Data entries:
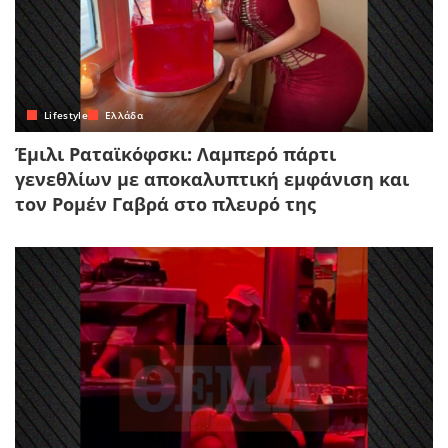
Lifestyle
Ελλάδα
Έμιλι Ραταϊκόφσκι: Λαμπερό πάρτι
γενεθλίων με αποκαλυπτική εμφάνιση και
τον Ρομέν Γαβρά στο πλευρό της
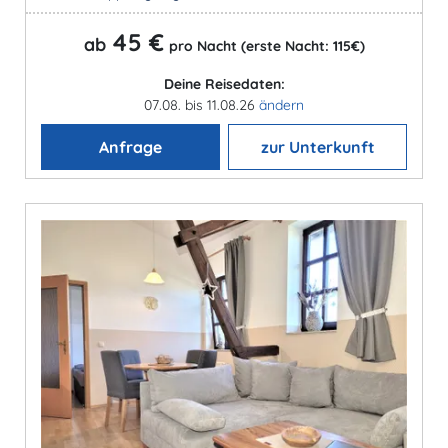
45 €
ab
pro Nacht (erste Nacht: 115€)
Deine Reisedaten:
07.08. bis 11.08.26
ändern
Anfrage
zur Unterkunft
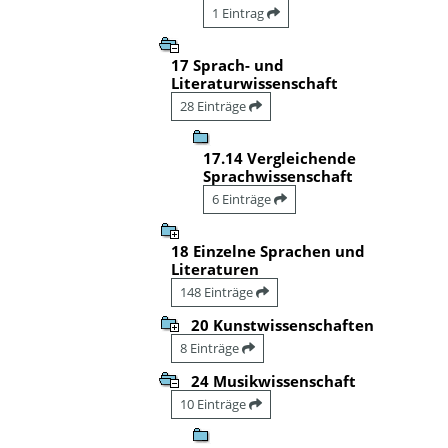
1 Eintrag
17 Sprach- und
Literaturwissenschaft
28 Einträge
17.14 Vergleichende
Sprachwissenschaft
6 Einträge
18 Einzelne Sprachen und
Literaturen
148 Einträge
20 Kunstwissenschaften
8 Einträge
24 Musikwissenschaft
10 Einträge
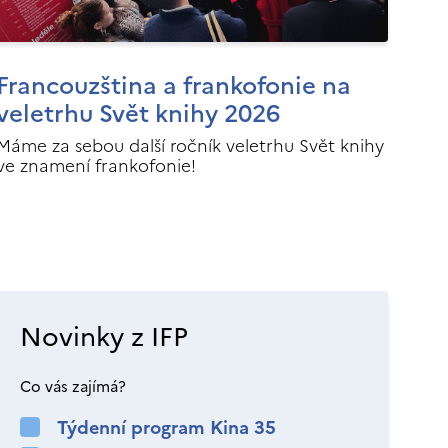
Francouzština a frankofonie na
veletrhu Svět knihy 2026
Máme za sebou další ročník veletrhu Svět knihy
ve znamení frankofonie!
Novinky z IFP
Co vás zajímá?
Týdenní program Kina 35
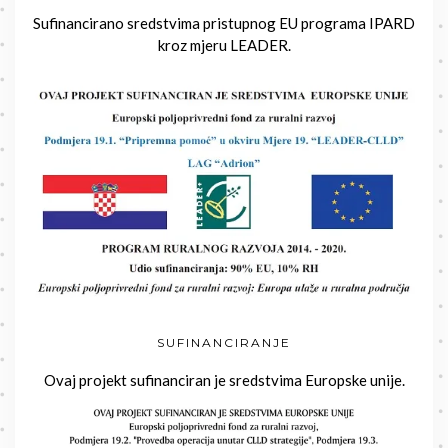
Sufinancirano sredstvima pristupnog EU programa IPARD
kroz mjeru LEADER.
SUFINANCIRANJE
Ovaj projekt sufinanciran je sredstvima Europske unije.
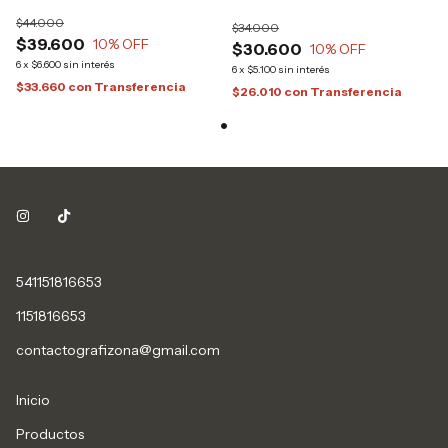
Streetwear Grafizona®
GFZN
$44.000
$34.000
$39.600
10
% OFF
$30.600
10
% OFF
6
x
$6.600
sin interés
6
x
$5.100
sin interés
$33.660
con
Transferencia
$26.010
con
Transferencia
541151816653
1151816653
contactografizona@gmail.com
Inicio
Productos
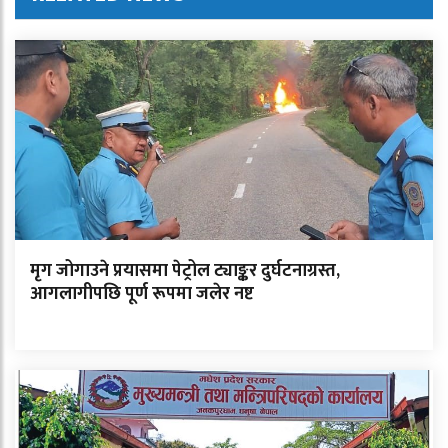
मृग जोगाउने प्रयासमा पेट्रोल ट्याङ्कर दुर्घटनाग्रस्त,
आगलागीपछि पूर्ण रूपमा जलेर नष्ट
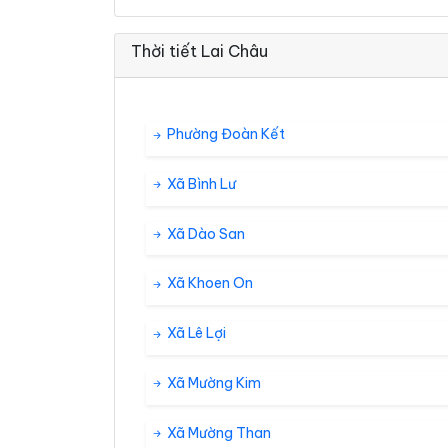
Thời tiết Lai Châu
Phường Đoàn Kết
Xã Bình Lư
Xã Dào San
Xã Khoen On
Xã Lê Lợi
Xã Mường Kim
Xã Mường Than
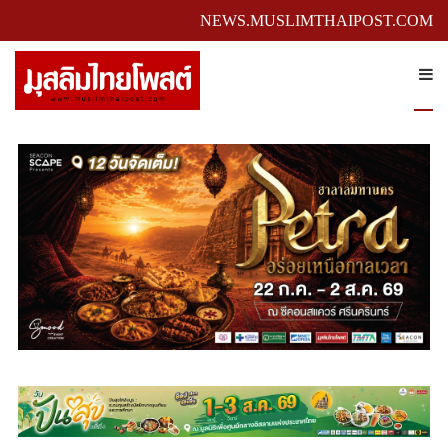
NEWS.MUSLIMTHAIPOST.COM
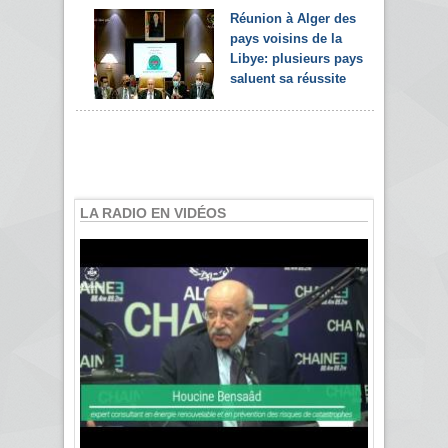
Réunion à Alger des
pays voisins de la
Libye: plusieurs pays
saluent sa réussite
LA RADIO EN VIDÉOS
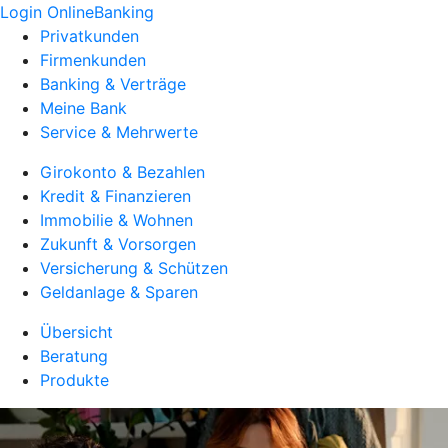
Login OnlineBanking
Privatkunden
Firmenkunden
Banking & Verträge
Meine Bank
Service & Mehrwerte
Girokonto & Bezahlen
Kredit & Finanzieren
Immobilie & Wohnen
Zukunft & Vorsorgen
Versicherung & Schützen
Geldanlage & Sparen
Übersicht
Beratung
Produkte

--

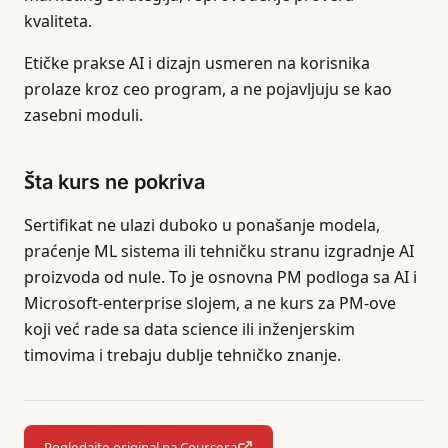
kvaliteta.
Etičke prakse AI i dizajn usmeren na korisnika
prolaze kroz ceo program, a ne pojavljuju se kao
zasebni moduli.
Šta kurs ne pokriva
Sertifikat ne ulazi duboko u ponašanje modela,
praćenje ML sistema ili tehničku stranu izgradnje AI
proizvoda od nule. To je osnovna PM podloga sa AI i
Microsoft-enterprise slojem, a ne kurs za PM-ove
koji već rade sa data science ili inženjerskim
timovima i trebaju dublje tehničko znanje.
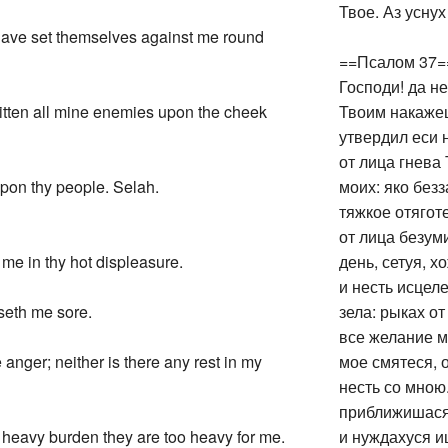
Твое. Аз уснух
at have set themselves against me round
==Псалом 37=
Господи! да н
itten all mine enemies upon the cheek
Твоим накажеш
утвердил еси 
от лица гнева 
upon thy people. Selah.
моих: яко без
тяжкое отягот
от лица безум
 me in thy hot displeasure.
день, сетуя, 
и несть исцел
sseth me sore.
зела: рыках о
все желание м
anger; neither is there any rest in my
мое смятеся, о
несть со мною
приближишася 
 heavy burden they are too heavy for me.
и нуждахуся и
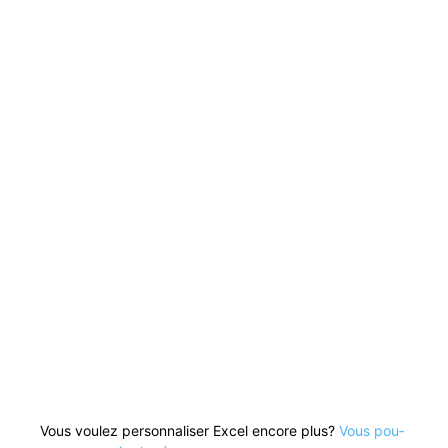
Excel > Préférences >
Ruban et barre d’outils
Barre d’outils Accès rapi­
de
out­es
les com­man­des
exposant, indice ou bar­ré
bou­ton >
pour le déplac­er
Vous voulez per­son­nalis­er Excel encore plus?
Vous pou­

* GOAL OF THE EXERCISE:
Among the lines of the data, which ones contain the word "frankofonie"? Show them.

* PROBLEM SOLUTION:
Francouzština a frankofonie na
ve znamení frankofonie!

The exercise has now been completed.